> **Work item**: Below are records to return verbatim; the pictures are to be dropped.

Page images and extracted text
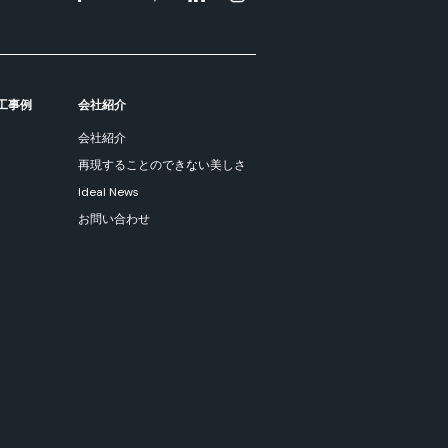
工事例
会社紹介
会社紹介
再現することのできない美しさ
Ideal News
お問い合わせ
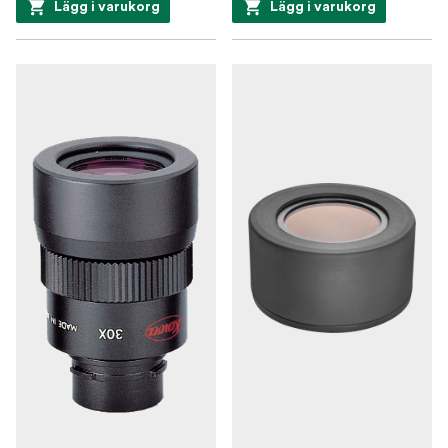
Lägg i varukorg
Lägg i varukorg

> **Response area**:
工事例
会社紹介
会社紹介
再現することのできない美しさ
Ideal News
お問い合わせ
Lägg i varukorg
Lägg i varukorg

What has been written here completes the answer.